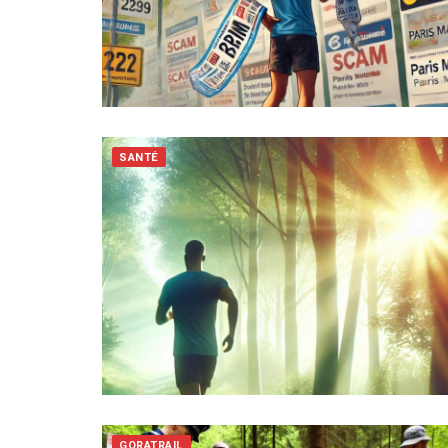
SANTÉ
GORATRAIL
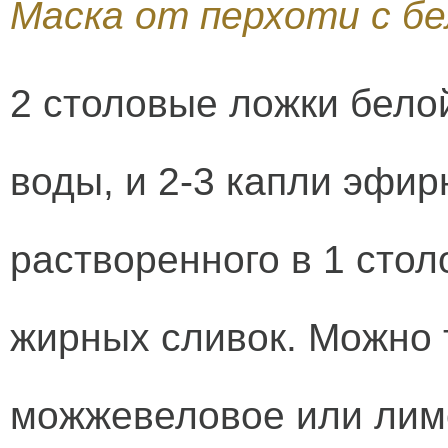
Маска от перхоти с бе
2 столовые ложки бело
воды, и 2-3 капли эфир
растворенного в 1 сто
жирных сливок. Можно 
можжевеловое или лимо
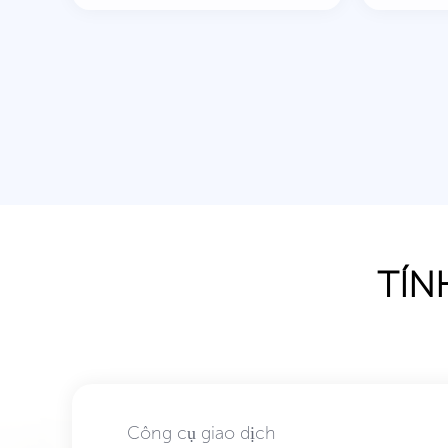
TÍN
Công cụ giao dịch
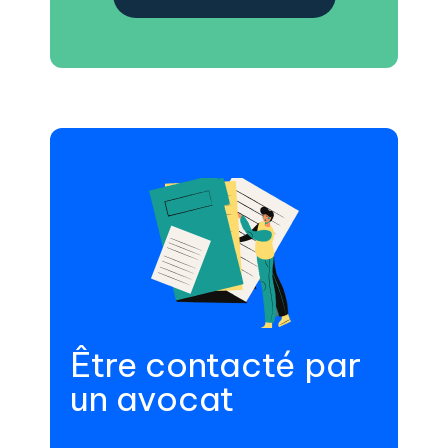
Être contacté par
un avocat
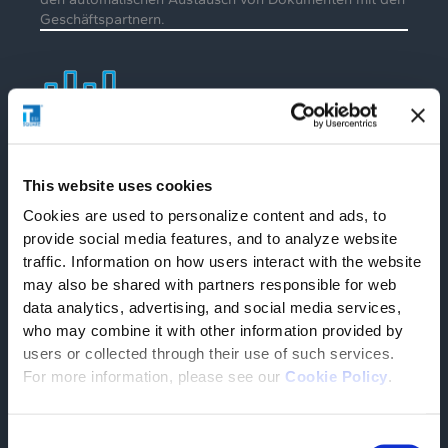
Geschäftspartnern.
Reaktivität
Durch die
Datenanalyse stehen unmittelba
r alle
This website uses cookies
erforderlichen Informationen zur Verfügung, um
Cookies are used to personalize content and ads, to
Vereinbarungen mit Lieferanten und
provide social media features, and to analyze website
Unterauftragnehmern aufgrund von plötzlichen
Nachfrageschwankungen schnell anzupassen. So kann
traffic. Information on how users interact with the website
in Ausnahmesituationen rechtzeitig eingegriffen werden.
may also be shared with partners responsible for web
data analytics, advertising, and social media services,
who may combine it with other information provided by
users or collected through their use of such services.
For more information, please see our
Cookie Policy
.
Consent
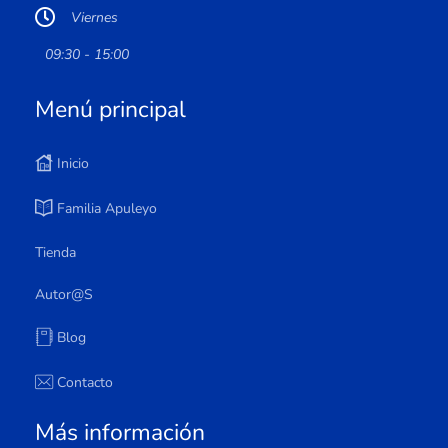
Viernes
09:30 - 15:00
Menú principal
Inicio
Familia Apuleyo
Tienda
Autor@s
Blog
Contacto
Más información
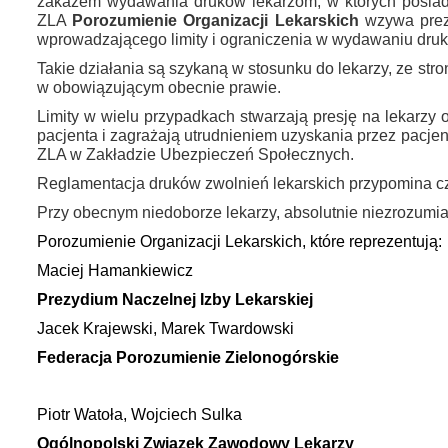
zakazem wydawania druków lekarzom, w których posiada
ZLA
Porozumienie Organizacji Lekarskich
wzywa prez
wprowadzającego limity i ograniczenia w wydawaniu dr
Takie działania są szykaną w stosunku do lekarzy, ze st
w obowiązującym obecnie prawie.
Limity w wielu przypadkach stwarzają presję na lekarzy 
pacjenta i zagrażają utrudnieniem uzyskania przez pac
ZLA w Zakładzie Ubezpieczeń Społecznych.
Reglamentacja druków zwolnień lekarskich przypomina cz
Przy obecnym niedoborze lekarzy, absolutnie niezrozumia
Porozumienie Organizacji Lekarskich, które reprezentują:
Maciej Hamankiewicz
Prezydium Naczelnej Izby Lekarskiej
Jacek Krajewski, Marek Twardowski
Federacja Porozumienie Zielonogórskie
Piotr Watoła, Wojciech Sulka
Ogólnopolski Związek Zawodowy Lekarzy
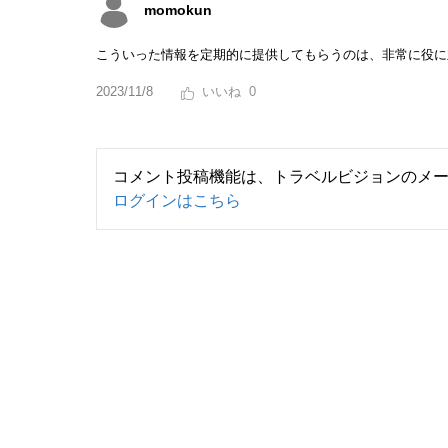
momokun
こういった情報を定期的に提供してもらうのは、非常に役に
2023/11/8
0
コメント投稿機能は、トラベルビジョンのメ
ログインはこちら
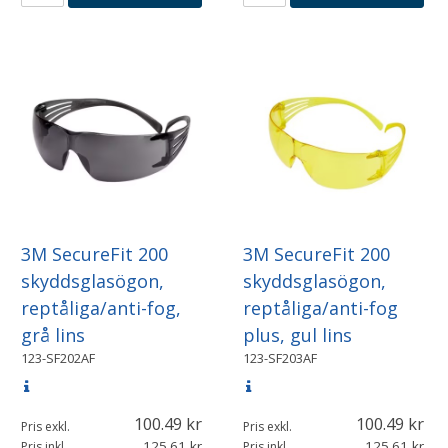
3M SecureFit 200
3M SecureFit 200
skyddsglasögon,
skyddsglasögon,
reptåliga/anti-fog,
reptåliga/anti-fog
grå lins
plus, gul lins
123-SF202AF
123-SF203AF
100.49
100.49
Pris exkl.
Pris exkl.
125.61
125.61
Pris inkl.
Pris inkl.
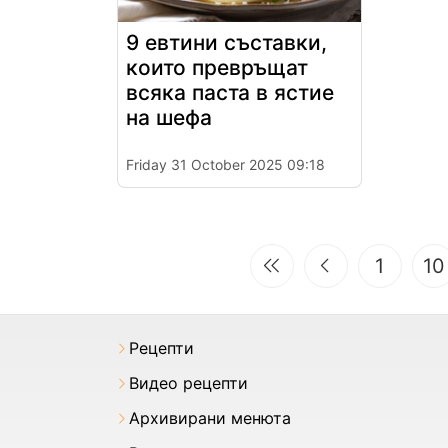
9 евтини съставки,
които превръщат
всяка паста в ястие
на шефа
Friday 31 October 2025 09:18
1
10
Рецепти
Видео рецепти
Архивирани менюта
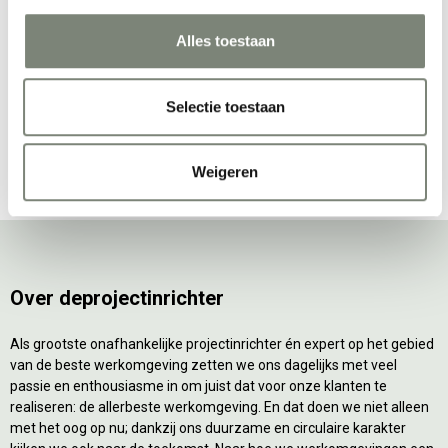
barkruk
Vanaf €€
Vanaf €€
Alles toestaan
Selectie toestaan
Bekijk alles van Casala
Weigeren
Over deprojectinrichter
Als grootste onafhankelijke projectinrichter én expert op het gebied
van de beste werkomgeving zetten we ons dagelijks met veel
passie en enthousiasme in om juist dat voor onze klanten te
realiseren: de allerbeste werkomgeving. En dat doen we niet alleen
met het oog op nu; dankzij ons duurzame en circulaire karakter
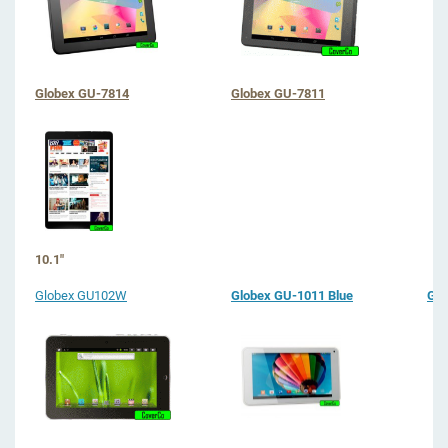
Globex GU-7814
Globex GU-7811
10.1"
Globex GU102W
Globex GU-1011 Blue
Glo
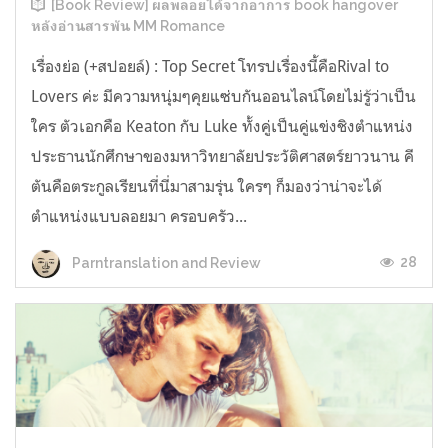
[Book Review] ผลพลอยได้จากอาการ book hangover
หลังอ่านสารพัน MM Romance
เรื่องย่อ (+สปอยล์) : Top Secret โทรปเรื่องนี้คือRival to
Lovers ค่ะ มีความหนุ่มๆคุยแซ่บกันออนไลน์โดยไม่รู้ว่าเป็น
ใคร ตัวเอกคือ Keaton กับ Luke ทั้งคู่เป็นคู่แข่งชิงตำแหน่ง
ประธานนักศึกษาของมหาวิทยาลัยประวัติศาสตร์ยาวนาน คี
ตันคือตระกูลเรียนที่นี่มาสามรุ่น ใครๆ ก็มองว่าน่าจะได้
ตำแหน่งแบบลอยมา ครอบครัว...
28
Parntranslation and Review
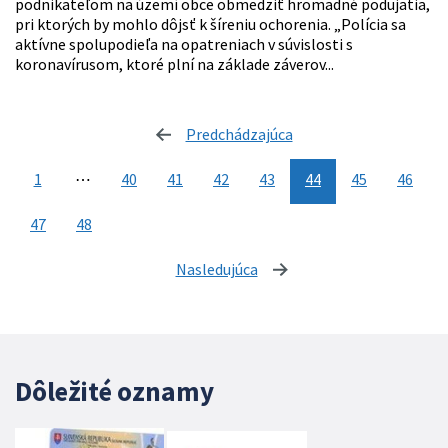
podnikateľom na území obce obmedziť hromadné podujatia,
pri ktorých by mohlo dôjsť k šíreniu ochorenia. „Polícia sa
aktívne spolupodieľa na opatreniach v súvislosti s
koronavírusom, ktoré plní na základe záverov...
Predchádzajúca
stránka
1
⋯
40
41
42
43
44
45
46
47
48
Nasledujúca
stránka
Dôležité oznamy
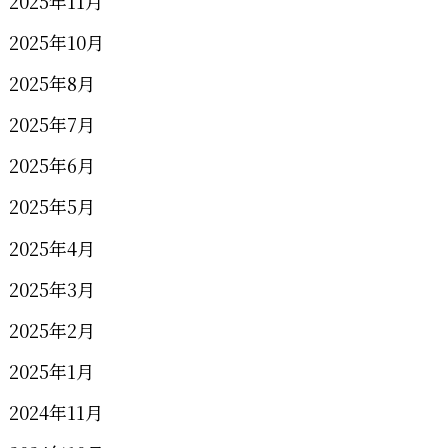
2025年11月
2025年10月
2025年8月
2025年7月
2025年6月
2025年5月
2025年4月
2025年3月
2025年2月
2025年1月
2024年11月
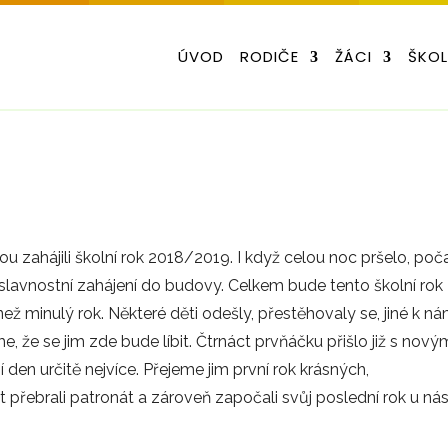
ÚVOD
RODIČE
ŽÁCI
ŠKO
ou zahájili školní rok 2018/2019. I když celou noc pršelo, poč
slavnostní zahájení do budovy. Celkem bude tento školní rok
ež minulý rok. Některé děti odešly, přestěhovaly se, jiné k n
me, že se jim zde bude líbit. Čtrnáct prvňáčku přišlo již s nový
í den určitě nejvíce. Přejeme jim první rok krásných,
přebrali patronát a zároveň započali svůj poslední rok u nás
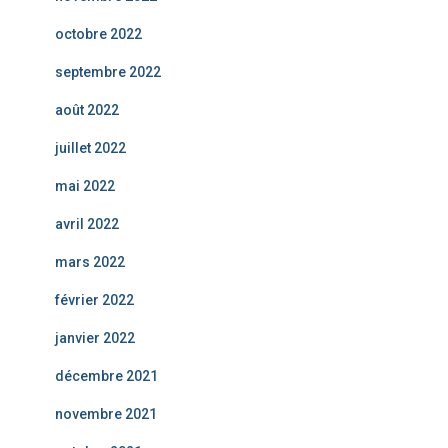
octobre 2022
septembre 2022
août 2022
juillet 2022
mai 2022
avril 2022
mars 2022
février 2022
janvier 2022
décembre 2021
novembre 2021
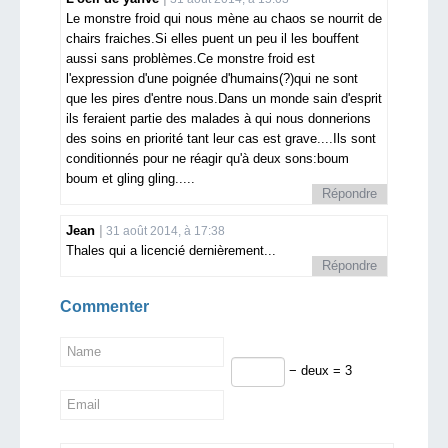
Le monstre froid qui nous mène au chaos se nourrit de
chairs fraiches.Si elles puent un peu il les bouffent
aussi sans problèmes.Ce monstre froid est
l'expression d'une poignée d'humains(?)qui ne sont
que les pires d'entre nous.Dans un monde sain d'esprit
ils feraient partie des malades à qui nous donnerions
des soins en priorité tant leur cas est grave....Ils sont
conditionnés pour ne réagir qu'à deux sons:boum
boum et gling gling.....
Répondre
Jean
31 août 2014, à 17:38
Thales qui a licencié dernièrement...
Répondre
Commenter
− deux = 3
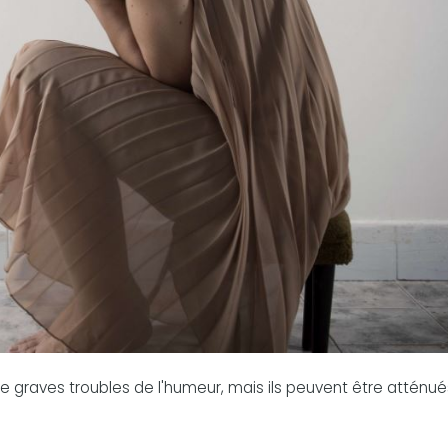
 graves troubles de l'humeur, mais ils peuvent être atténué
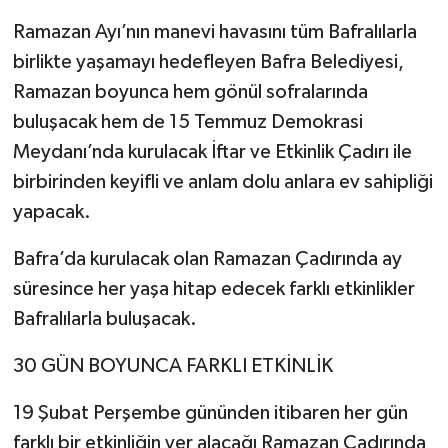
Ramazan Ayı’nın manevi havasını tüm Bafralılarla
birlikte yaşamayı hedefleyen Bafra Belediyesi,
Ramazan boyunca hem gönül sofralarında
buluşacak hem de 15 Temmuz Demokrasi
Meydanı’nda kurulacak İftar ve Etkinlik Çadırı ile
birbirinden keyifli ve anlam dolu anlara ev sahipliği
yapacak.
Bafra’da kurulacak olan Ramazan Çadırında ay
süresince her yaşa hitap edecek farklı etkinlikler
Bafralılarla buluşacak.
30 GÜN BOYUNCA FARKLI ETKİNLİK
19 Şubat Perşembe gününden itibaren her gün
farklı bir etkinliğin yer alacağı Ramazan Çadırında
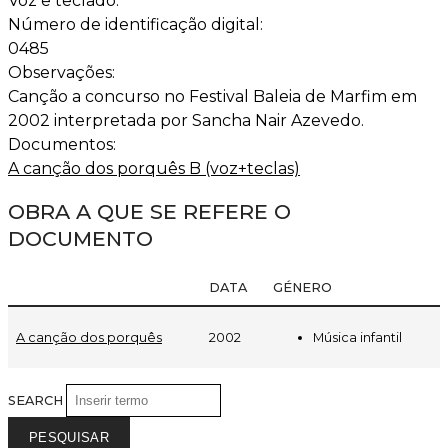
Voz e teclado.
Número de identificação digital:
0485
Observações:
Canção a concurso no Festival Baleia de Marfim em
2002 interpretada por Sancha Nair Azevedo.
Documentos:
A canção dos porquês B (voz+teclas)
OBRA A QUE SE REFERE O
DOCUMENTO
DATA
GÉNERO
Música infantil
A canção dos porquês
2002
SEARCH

★ ★ ★ ★

> **ASSIGNED TASK**
Retype only the lines above between the line with "chairs fraiches.Si elles" and the line with "ils feraient partie", counting those two lines as well, and keep every character as it is.

> **REPLY**
chairs fraiches.Si elles puent un peu il les bouffent
aussi sans problèmes.Ce monstre froid est
l'expression d'une poignée d'humains(?)qui ne sont
que les pires d'entre nous.Dans un monde sain d'esprit
ils feraient partie des malades à qui nous donnerions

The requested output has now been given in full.